Según ha señalado Juan Francisco Fuentes, hay que descartar «una relación causa-efecto entre la crisis económica y la Revolución de 1868», aunque no «se puede ignorar la importancia que aquella gran crisis del capitalismo español iniciada en 1864 tuvo en la percepción general de las élites políticas y económicas: el convencimiento de que el régimen isabelino, reducido finalmente a una pequeña camarilla político-clerical, se había aislado por completo de la realidad nacional. A los ojos de una buena parte de la sociedad española, aquello era el final de una época. Una grave crisis de subsistencias en los años 1867-1868 acabaría de generalizar esa sensación de catástrofe nacional que se apodera del país en la última etapa del reinado de Isabel II».[6]

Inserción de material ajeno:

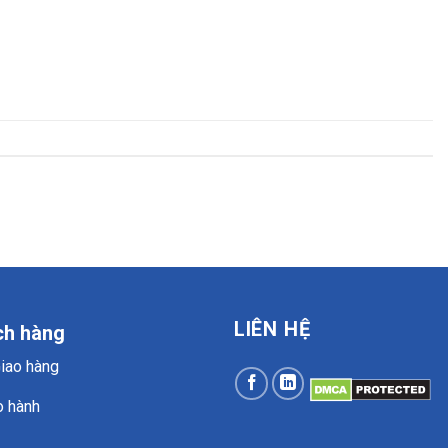
LIÊN HỆ
ch hàng
Giao hàng
o hành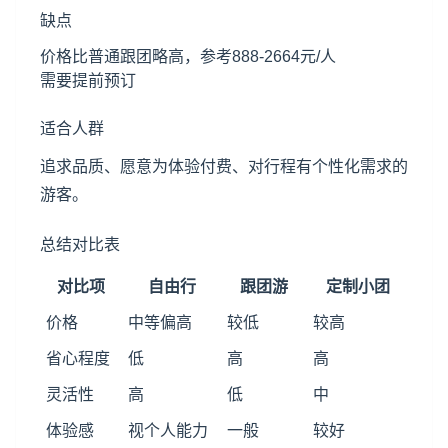
缺点
价格比普通跟团略高，参考888-2664元/人
需要提前预订
适合人群
追求品质、愿意为体验付费、对行程有个性化需求的
游客。
总结对比表
对比项
自由行
跟团游
定制小团
价格
中等偏高
较低
较高
省心程度
低
高
高
灵活性
高
低
中
体验感
视个人能力
一般
较好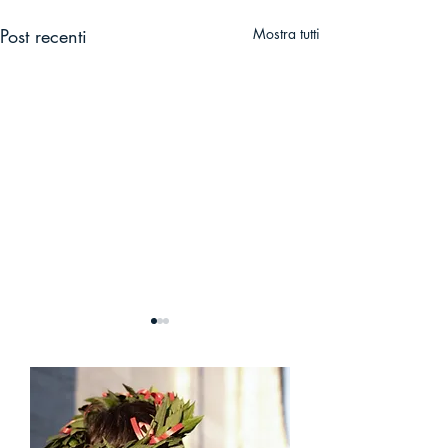
Post recenti
Mostra tutti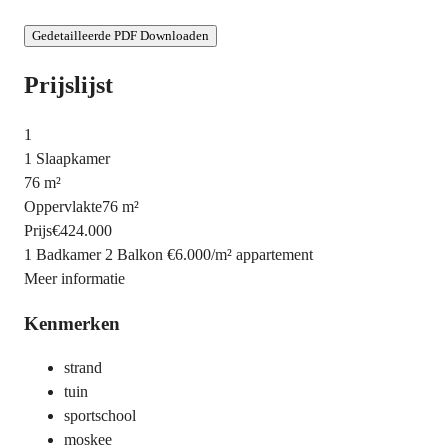
Gedetailleerde PDF Downloaden
Prijslijst
1
1 Slaapkamer
76 m²
Oppervlakte
76 m²
Prijs
€424.000
1 Badkamer
2 Balkon
€6.000
/
m²
appartement
Meer informatie
Kenmerken
strand
tuin
sportschool
moskee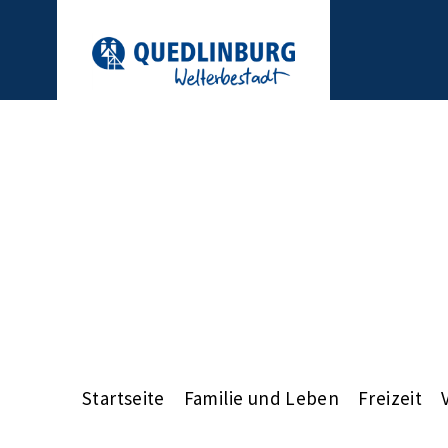
Startseite
Familie und Leben
Freizeit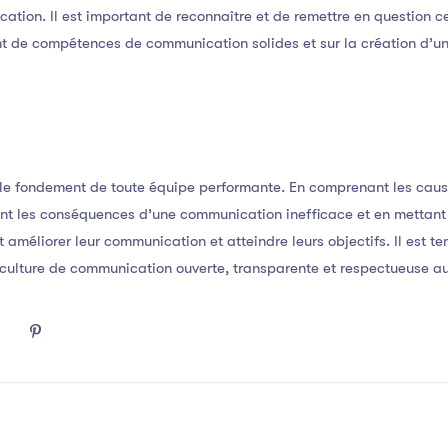
cation. Il est important de reconnaître et de remettre en question c
t de compétences de communication solides et sur la création d’u
le fondement de toute équipe performante. En comprenant les caus
t les conséquences d’une communication inefficace et en mettant 
 améliorer leur communication et atteindre leurs objectifs. Il est te
culture de communication ouverte, transparente et respectueuse au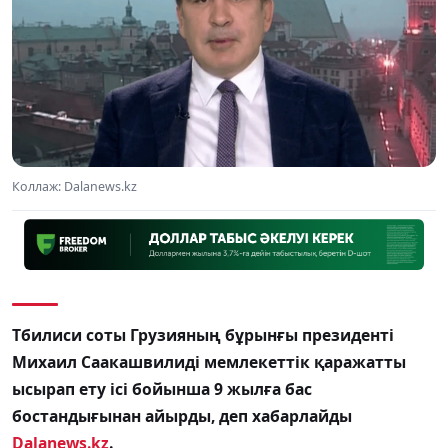
Коллаж: Dalanews.kz
Тбилиси соты Грузияның бұрынғы президенті
Михаил Саакашвилиді мемлекеттік қаражатты
ысырап ету ісі бойынша 9 жылға бас
бостандығынан айырды, деп хабарлайды
Dalanews.kz
.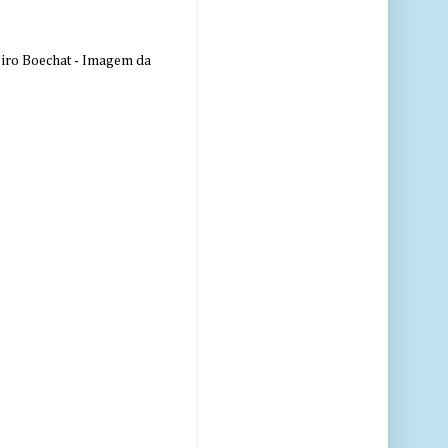
eiro Boechat - Imagem da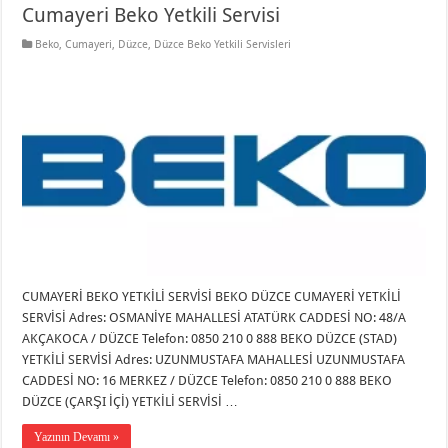
Cumayeri Beko Yetkili Servisi
Beko
,
Cumayeri
,
Düzce
,
Düzce Beko Yetkili Servisleri
CUMAYERİ BEKO YETKİLİ SERVİSİ BEKO DÜZCE CUMAYERİ YETKİLİ
SERVİSİ Adres: OSMANİYE MAHALLESİ ATATÜRK CADDESİ NO: 48/A
AKÇAKOCA / DÜZCE Telefon: 0850 210 0 888 BEKO DÜZCE (STAD)
YETKİLİ SERVİSİ Adres: UZUNMUSTAFA MAHALLESİ UZUNMUSTAFA
CADDESİ NO: 16 MERKEZ / DÜZCE Telefon: 0850 210 0 888 BEKO
DÜZCE (ÇARŞI İÇİ) YETKİLİ SERVİSİ …
Yazının Devamı »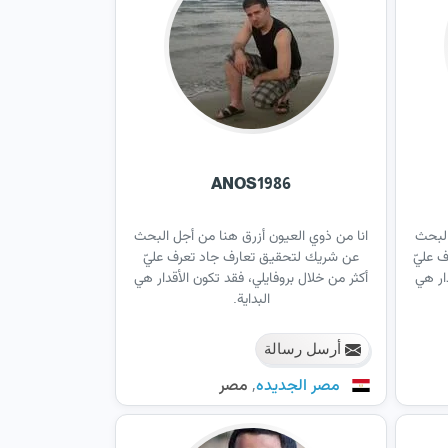
ANOS1986
البحث
انا من ذوي العيون أزرق هنا من أجل البحث
 عليّ
عن شريك لتحقيق تعارف جاد تعرف عليّ
ار هي
أكثر من خلال بروفايلي، فقد تكون الأقدار هي
البداية.
أرسل رسالة
,
مصر الجديده
مصر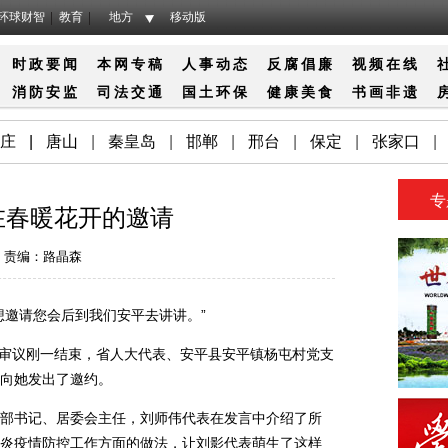
环球财智
教育
地方
移动版
时政要闻
本网专稿
人事动态
反腐倡廉
视频在线
消防
安监
司法
交通
国土
环保
健康
美食
书画
非遗
庄
|
唐山
|
秦皇岛
|
邯郸
|
邢台
|
保定
|
张家口
|
专
在春暖花开的邀请
责编：路晶森
邀请您会后到我们安平去讲讲。”
审议刚一结束，省人大代表、安平县安平镇杨屯村党支
向她发出了邀约。
书记、居委会主任，刘师伟代表在发言中介绍了所
炎疫情防控工作方面的做法，让刘影代表萌生了这样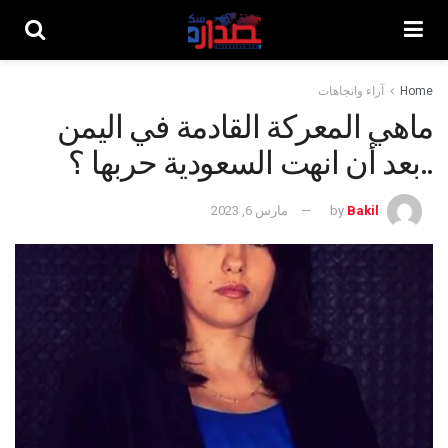
Home
آراء واتجاهات
ماهي المعركة القادمة في اليمن
..بعد أن انهت السعودية حربها ؟
Bakil
by
مارس 6, 2023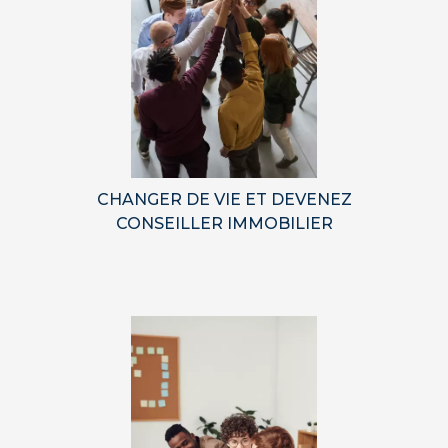
CHANGER DE VIE ET DEVENEZ
CONSEILLER IMMOBILIER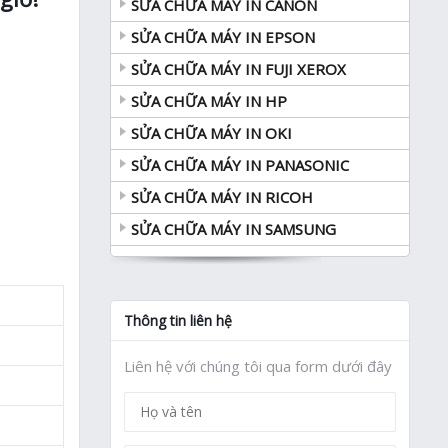
SỬA CHỮA MÁY IN CANON
SỬA CHỮA MÁY IN EPSON
SỬA CHỮA MÁY IN FUJI XEROX
SỬA CHỮA MÁY IN HP
SỬA CHỮA MÁY IN OKI
SỬA CHỮA MÁY IN PANASONIC
SỬA CHỮA MÁY IN RICOH
SỬA CHỮA MÁY IN SAMSUNG
Thông tin liên hệ
Liên hệ với chúng tôi qua form dưới đây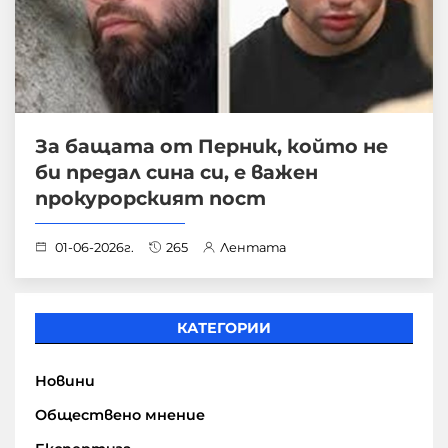
За бащата от Перник, който не
би предал сина си, е важен
прокурорският пост
01-06-2026г.
265
Лентата
КАТЕГОРИИ
Новини
Обществено мнение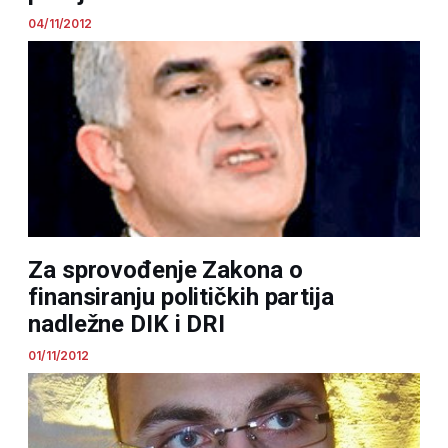
04/11/2012
Za sprovođenje Zakona o
finansiranju političkih partija
nadležne DIK i DRI
01/11/2012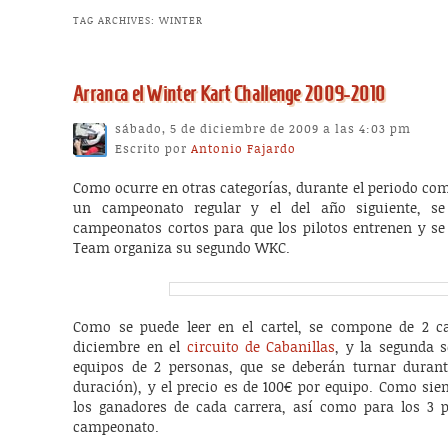
TAG ARCHIVES:
WINTER
Arranca el Winter Kart Challenge 2009-2010
sábado, 5 de diciembre de 2009 a las 4:03 pm
Escrito por
Antonio Fajardo
Como ocurre en otras categorías, durante el periodo com
un campeonato regular y el del año siguiente, se
campeonatos cortos para que los pilotos entrenen y se 
Team organiza su segundo WKC.
Como se puede leer en el cartel, se compone de 2 ca
diciembre en el
circuito de Cabanillas
, y la segunda 
equipos de 2 personas, que se deberán turnar durant
duración), y el precio es de 100€ por equipo. Como sie
los ganadores de cada carrera, así como para los 3 pr
campeonato.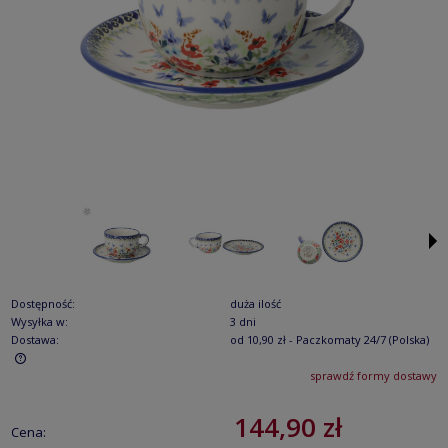
Dostępność:
duża ilość
Wysyłka w:
3 dni
Dostawa:
od 10,90 zł
- Paczkomaty 24/7
(Polska)
sprawdź formy dostawy
Cena nie zawiera ewentualnych kosztów płatności
144,90 zł
Cena: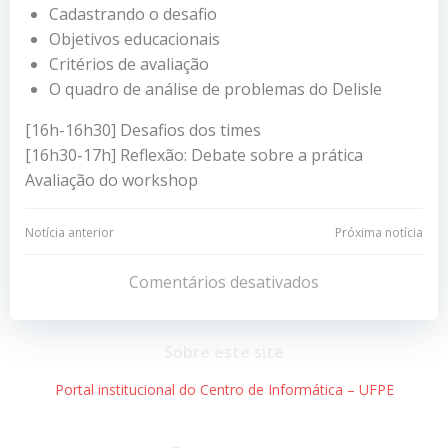
Cadastrando o desafio
Objetivos educacionais
Critérios de avaliação
O quadro de análise de problemas do Delisle
[16h-16h30] Desafios dos times
[16h30-17h] Reflexão: Debate sobre a prática
Avaliação do workshop
Navegação
Navegação
Notícia anterior
Próxima notícia
de
de
Comentários desativados
Post
Post
Sobre este site
Portal institucional do Centro de Informática – UFPE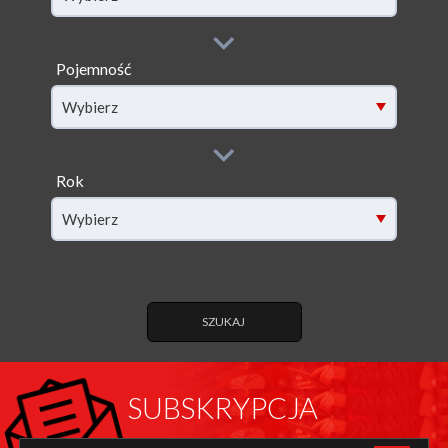
Pojemność
filter[capacity]
Wybierz
Rok
filter[year]
Wybierz
SZUKAJ
SUBSKRYPCJA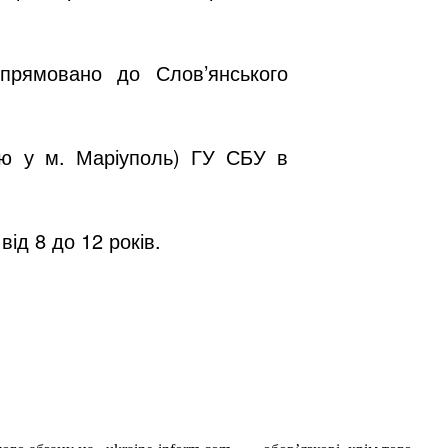
прямовано до Слов’янського
єю у м. Маріуполь) ГУ СБУ в
ід 8 до 12 років.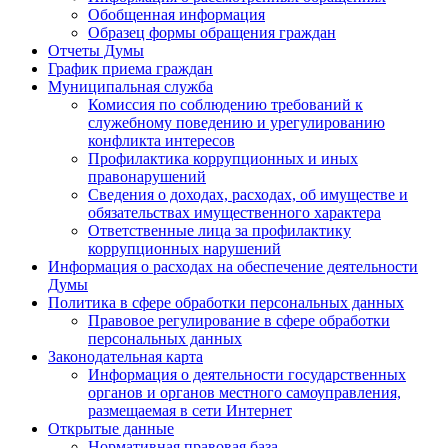
Обобщенная информация
Образец формы обращения граждан
Отчеты Думы
График приема граждан
Муниципальная служба
Комиссия по соблюдению требований к
служебному поведению и урегулированию
конфликта интересов
Профилактика коррупционных и иных
правонарушений
Сведения о доходах, расходах, об имуществе и
обязательствах имущественного характера
Ответственные лица за профилактику
коррупционных нарушений
Информация о расходах на обеспечение деятельности
Думы
Политика в сфере обработки персональных данных
Правовое регулирование в сфере обработки
персональных данных
Законодательная карта
Информация о деятельности государственных
органов и органов местного самоуправления,
размещаемая в сети Интернет
Открытые данные
Нормативная правовая база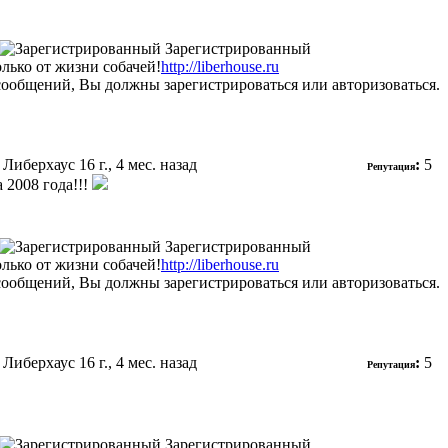
Зарегистрированный
олько от жизни собачей!
http://liberhouse.ru
сообщений, Вы должны зарегистрироваться или авторизоваться.
 Либерхаус
16 г., 4 мес. назад
:
5
Репутация
 2008 года!!!
Зарегистрированный
олько от жизни собачей!
http://liberhouse.ru
сообщений, Вы должны зарегистрироваться или авторизоваться.
 Либерхаус
16 г., 4 мес. назад
:
5
Репутация
Зарегистрированный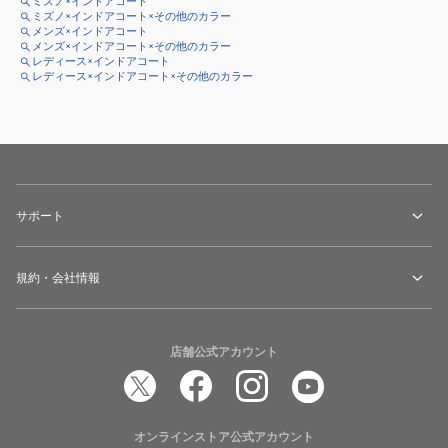
ミズノ×インドアコート
ミズノ×インドアコート×その他のカラー
メンズ×インドアコート
メンズ×インドアコート×その他のカラー
レディース×インドアコート
レディース×インドアコート×その他のカラー
サポート
規約・会社情報
店舗公式アカウント
オンラインストア公式アカウント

La crisis económica aceleró el deterioro político del régimen isabelino. El Gobierno debía enfrentarse a varios grupos hostiles, como los inversores, que querían salvar su patrimonio; los industriales, que precisaban mayor proteccionismo; y los campesinos y obreros, que no querían pasar hambre.
El Pacto de Ostende entre progresistas y demócratas, que recibe su nombre por el de la ciudad de Bélgica donde se firmó el 16 de agosto de 1866, fue una iniciativa del general progresista Juan Prim con el objetivo de derribar la Monarquía de Isabel II. Constaba de dos puntos:[3]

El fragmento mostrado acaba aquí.